STUDY MATERIAL >>
-------------------------
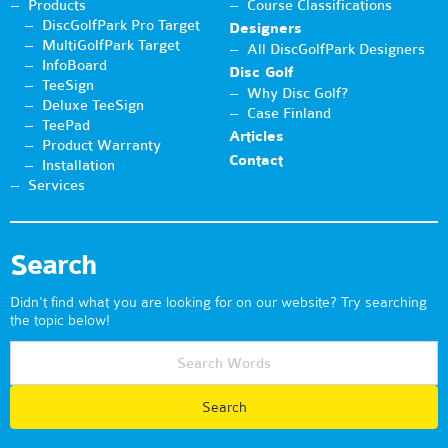
Products
Course Classifications
DiscGolfPark Pro Target
Designers
MultiGolfPark Target
All DiscGolfPark Designers
InfoBoard
Disc Golf
TeeSign
Why Disc Golf?
Deluxe TeeSign
Case Finland
TeePad
Articles
Product Warranty
Contact
Installation
Services
Search
Didn't find what you are looking for on our website? Try searching
the topic below!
-------------------------
Which lines hold the word "DiscGolfPark"? Copy each of them from the records.

ANSWER TO THIS EXERCISE >>
DiscGolfPark Pro Target
All DiscGolfPark Designers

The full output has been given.